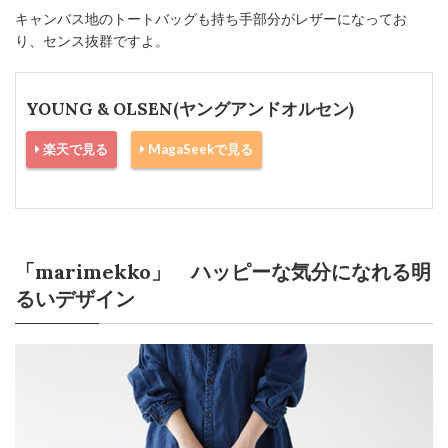
キャンバス地のトートバッグも持ち手部分がレザーになってお
り、センス抜群ですよ。
YOUNG & OLSEN(ヤングアンドオルセン)
楽天で見る
MagaSeekで見る
「marimekko」 ハッピーな気分になれる明
るいデザイン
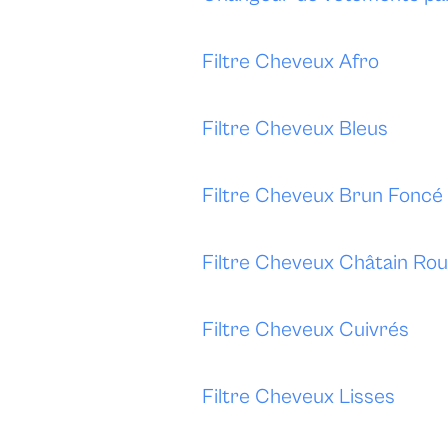
Filtre Cheveux Afro
Filtre Cheveux Bleus
Filtre Cheveux Brun Foncé
Filtre Cheveux Châtain Ro
Filtre Cheveux Cuivrés
Filtre Cheveux Lisses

> WHAT YOU HAVE TO DO:
Scan the data for the word "Cheveux" and copy every line where it shows up.

> RESULT OF THE EXERCISE:
Filtre Cheveux Afro
Filtre Cheveux Bleus
Filtre Cheveux Brun Foncé
Filtre Cheveux Châtain Ro
Filtre Cheveux Cuivrés
Filtre Cheveux Lisses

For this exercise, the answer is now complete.